How big is Proxima Centauri?
Proxima Centauri is a dM5e star (dwarf M5 emission-line star) with a luminosity of 0.00006 times the sun that was discovered in 1913 when it was at that time 0.1 light years closer than Alpha Centauri. The mass of this star is 0.1 times the Sun, and its radius is probably about 1/2 that of the Sun or so.

Today, its orbit around Alpha Centauri (distance = 4.395 light years) now puts it at a distance of 4.223 light years according to the Hipparcos Satellite.
Proxima is located about 13,000 AUs from Alpha Cantauri A and B. The star is located roughly a fifth of a light-year from the AB binary pair and, if gravitationally bound to it, may have an orbital period of around half a million years. According to Anosova et al (1994), however, its motion with respect to the AB pair is hyperbolic.
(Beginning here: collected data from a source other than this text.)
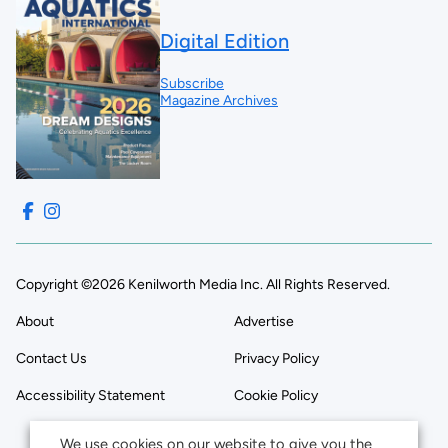
Digital Edition
Subscribe
Magazine Archives
Copyright ©2026 Kenilworth Media Inc. All Rights Reserved.
About
Advertise
Contact Us
Privacy Policy
Accessibility Statement
Cookie Policy
We use cookies on our website to give you the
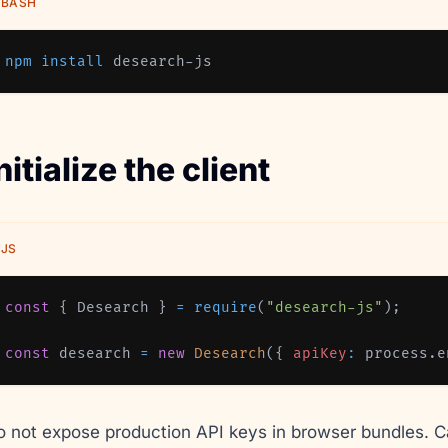
BASH
npm
install
 desearch-js
nitialize the client
JS
const
{
Desearch
}
=
require
(
"desearch-js"
)
;
const
 desearch 
=
new
Desearch
(
{
apiKey
:
 process
.
e
o not expose production API keys in browser bundles. C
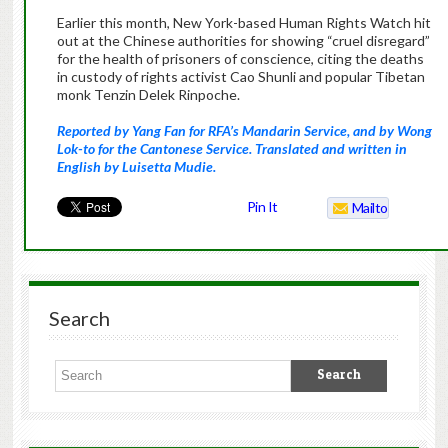
Earlier this month, New York-based Human Rights Watch hit
out at the Chinese authorities for showing “cruel disregard”
for the health of prisoners of conscience, citing the deaths
in custody of rights activist Cao Shunli and popular Tibetan
monk Tenzin Delek Rinpoche.
Reported by Yang Fan for RFA’s Mandarin Service, and by Wong
Lok-to for the Cantonese Service. Translated and written in
English by Luisetta Mudie.
Pin It
Mailto
Search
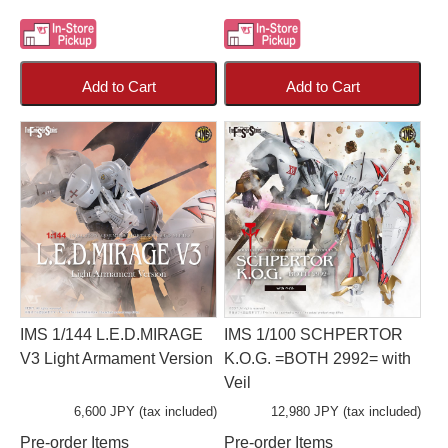
Add to Cart
Add to Cart
IMS 1/144 L.E.D.MIRAGE
IMS 1/100 SCHPERTOR
V3 Light Armament Version
K.O.G. =BOTH 2992= with
Veil
6,600 JPY (tax included)
12,980 JPY (tax included)
Pre-order Items
Pre-order Items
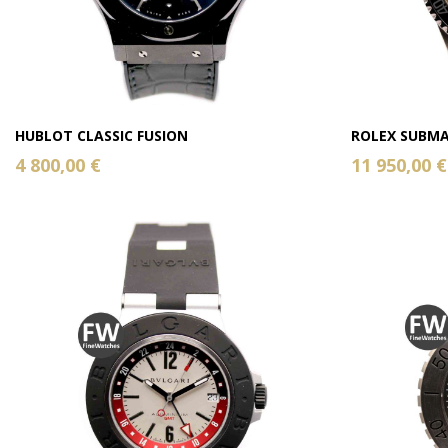
HUBLOT CLASSIC FUSION
ROLEX SUBMA
4 800,00 €
11 950,00 €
Alpha Centauri A and B orbit each other at a distance of about 2.2 billion miles (3.6 billion kilometers), a bit more than the distance from the Sun to planet Uranus. It takes 80 years for them to complete an orbit. Proxima Centauri is nearer to Earth than the other two stars, by the rather large distance -- roughly 10,000 times the distance from Earth to the Sun. All three known stars in the system were born about 4.85 billion years ago, astronomers believe. Our Sun began shining about 4.6 billion years ago. The A and B stars are both about the same temperature as the Sun. Proxima Centauri is about seven times smaller than the Sun. It contains just enough mass to cause hydrogen to burn, and it is much cooler and, intrinsically, only about 1/150th as bright as the Sun. This small star is barely a star at all, in fact. Its mass is just above that of brown dwarfs, a class of object that seems to straddle the definition between stars and planets. Though 150 times more massive than Jupiter, Proxima Centauri is only about 1.5 times bigger than the planet.